Developing video captioning models is computationally expensive. The dynamic nature of video also complicates the design of multimodal models that can effectively caption these sequences. However, we find that by using minimal computational resources and without complex modifications to address video dynamics, an image-based model can be repurposed to outperform several specialised video captioning systems. Our adapted model demonstrates top tier performance on major benchmarks, ranking 2nd on MSRVTT and MSVD, and 3rd on VATEX. We transform it into a competitive video captioner by post training a typical image captioning model BLIP2 with only 6,000 video text pairs and simply concatenating frames (significantly fewer data than other methods), which use 2.5 to 144 million pairs. From a resource optimization perspective, this video captioning study focuses on three fundamental factors: optimizing model scale, maximizing data efficiency, and incorporating reinforcement learning.
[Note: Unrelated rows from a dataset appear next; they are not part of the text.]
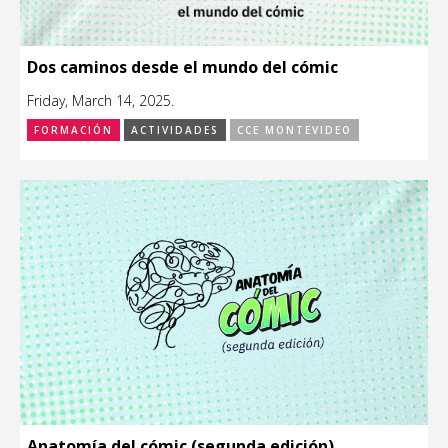
Dos caminos desde el mundo del cómic
Friday, March 14, 2025.
FORMACIÓN
ACTIVIDADES
CCE MONTEVIDEO
Anatomía del cómic (segunda edición)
This extensive study demonstrates that a lightweight, image based adaptation strategy can rival state-of-the-art video captioning systems, offering a practical solution for low-resource scenarios.

Paper Structure

This paper contains 37 sections, 11 figures, 3 tables.

Figures (11)

  • Figure 1: Key factors in recycling BLIP for video captioning: Model – assessing the scale and trainability of components like the ViT, LLM, and Q-Former; Data – examining the volume, quality, and fusion strategies for image and video-text pairs; Supervision – employing reinforcement learning to align generated captions with human language quality standards (CIDEr).
  • Figure 2: Comparisons of different setups for models on the MSR-VTT dataset: (a) freezing modules, (b) scales of LLMs, (c) usage of image-text pairs in pretrained BLIP-2, and (d) supervision with and without SCST. We also replicate the comparisons and ablations on other datasets (e.g., MSVD and VATEX) in App. \ref{['sec:app:msvd']}.
  • Figure 3: (a) temporal fusion by average v.s. concatenation; (b) different resolutions.
  • Figure 4: Training curves of the video captioning model on MSR-VTT, with different module freezing configurations. The vision backbone is ViT, and the language backbone is FLAN-T5. The curves represent three settings: (a) ViT frozen, (b) only Q-former trainable, and (c) all components trainable.
  • Figure 5: Training curves of a video captioning model with different sizes of LLMs. (a), (b), and (c) show training curves of LLMs with sizes 2.7B, 3B, and 7B respectively.